Exercise >> A line below contains "sistem keamanan Anda. Gudang CCTV merupakan", and a later one contains "Erfahrungsaustausch". Repeat both, with every line between them, exactly.

Supplied material >>
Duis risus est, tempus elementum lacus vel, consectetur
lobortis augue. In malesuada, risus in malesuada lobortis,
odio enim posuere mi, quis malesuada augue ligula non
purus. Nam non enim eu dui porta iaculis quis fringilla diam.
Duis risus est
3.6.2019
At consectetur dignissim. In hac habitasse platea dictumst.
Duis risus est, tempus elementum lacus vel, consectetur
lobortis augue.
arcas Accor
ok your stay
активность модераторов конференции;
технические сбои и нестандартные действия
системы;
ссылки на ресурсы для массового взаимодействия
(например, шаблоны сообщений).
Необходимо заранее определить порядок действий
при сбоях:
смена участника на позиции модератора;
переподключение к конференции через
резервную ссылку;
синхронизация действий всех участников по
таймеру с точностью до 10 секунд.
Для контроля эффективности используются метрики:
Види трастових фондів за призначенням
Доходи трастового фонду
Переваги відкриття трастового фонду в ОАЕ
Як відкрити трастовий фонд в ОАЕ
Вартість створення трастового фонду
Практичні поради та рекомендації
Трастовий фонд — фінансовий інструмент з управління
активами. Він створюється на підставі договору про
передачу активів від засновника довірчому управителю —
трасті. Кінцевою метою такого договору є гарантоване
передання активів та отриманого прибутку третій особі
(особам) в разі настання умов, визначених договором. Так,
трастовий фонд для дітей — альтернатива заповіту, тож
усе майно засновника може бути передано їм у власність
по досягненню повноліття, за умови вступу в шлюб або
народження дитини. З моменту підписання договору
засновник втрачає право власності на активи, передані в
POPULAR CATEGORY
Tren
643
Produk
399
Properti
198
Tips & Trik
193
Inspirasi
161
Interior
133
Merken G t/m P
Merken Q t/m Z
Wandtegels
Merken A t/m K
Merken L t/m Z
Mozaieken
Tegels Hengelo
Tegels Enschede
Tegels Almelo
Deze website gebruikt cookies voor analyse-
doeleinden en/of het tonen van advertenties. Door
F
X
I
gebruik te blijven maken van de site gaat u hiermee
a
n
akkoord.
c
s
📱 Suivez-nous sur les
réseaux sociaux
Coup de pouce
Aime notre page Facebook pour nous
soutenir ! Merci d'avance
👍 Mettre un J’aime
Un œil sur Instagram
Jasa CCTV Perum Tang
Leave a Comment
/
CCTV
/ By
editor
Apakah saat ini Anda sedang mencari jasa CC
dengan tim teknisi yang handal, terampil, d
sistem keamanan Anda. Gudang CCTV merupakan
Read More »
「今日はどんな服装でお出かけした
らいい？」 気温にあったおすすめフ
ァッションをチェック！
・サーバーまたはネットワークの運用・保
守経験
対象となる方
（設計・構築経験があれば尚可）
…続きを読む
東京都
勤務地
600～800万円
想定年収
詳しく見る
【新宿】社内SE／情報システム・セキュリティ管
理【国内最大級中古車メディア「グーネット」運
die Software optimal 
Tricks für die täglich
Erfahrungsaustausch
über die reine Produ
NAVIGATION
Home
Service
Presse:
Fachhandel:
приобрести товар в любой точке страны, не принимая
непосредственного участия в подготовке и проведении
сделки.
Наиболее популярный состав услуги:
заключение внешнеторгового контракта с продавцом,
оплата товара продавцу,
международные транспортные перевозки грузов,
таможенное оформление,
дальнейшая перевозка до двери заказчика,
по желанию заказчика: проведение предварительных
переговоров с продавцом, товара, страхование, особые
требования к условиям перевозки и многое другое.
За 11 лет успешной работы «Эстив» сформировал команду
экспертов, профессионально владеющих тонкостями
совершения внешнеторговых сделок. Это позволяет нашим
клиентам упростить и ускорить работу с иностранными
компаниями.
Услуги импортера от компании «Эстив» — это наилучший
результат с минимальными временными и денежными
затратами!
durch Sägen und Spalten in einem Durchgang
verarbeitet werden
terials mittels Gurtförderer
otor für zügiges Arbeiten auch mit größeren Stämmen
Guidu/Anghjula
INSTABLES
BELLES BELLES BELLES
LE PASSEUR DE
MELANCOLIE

Task result >>
sistem keamanan Anda. Gudang CCTV merupakan
Read More »
「今日はどんな服装でお出かけした
らいい？」 気温にあったおすすめフ
ァッションをチェック！
・サーバーまたはネットワークの運用・保
守経験
対象となる方
（設計・構築経験があれば尚可）
…続きを読む
東京都
勤務地
600～800万円
想定年収
詳しく見る
【新宿】社内SE／情報システム・セキュリティ管
理【国内最大級中古車メディア「グーネット」運
die Software optimal 
Tricks für die täglich
Erfahrungsaustausch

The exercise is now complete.